EXERCISE GOAL: The material below contains a line with "６．実績報告書の提出方法" and a line with "和８年８月３１日（月）までに、". Copy exactly those two lines and all lines between them.

THE DATA:

________________________

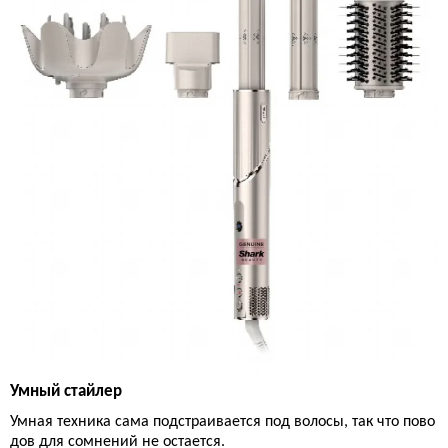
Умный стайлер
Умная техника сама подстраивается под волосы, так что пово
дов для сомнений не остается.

________________________

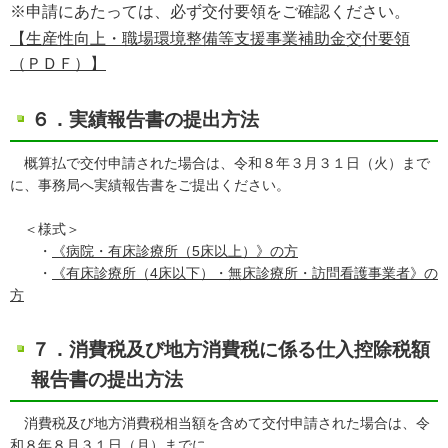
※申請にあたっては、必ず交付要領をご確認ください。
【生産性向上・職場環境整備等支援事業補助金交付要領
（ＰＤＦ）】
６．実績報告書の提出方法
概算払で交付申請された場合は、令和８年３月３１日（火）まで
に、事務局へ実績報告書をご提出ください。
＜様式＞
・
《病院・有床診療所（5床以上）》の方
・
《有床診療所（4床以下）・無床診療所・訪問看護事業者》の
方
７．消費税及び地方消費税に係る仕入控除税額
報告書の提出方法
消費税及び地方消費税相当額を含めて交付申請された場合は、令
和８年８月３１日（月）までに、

________________________

SOLVED PROBLEM:
６．実績報告書の提出方法
概算払で交付申請された場合は、令和８年３月３１日（火）まで
に、事務局へ実績報告書をご提出ください。
＜様式＞
・
《病院・有床診療所（5床以上）》の方
・
《有床診療所（4床以下）・無床診療所・訪問看護事業者》の
方
７．消費税及び地方消費税に係る仕入控除税額
報告書の提出方法
消費税及び地方消費税相当額を含めて交付申請された場合は、令
和８年８月３１日（月）までに、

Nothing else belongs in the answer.